Wow. Jennifer Weiner, the author of those kinds of books that go down Smooth As A Milkshake, takes it out on her literary sisters, the kind that write books that are Good For You.
Weiner criticizes Meg Wolitzer (see review of The Position below) for dismissing chick lit as a “guilty pleasure,” apolitical and unnecessary.
Writing funny, fast-moving fiction about young women finding their place in the world means your invitation to join the Beautiful Sentence Society will be permanently lost in the mail. The New York Times won't review you; the newsweeklies won't write profiles, and don't even get me started on what will happen when you query the New Yorker. Your books will sell in Target and Costco, but independent bookstore employees with advanced degrees and bad attitudes will be snotty when you drop in to sign stock.
Finally, your elders and betters will dismiss your work completely--or damn you with condescension disguised as compliments and praise so faint it's almost invisible. Exhibit A: Meg Wolitzer's "In Praise of Pink Ladies."
Chick lit, she blushingly confesses, is her guilty pleasure. She began, of course, with Bridget Jones, then "branched out, reading the Irish writer Marian Keyes and then Sophie Kinsella (whose Shopaholic novels are surprisingly funny) and a couple of the others whose names, to tell the truth, I never quite remember." This kind of writing, she concludes, "is not groundbreaking or powerful, but it speaks to many women, even, weirdly, a woman like me, a long-married feminist and novelist."
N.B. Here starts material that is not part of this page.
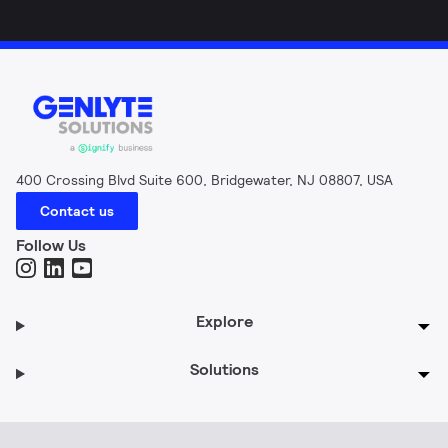
400 Crossing Blvd Suite 600, Bridgewater, NJ 08807, USA
Contact us
Follow Us
Explore
Solutions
Weiner calls Wolitzer’s kind of book Gray Lady Lit, where all men are cads and at least one character has a terminal illness. She disagrees with Wolitzer’s assertion that chick lit isn’t political – doesn’t the underdog heroine usually end up on top by the end of the book?
I love chick-lit. I’ve read both Bridget Jones books, at least one Jennifer Weiner, scads of Jane Green and … then I hit a wall. I loved those books for their easy narrative, their heroine-in-distress tone, their I’ll-get-revenge plots. They’re great – but in small doses.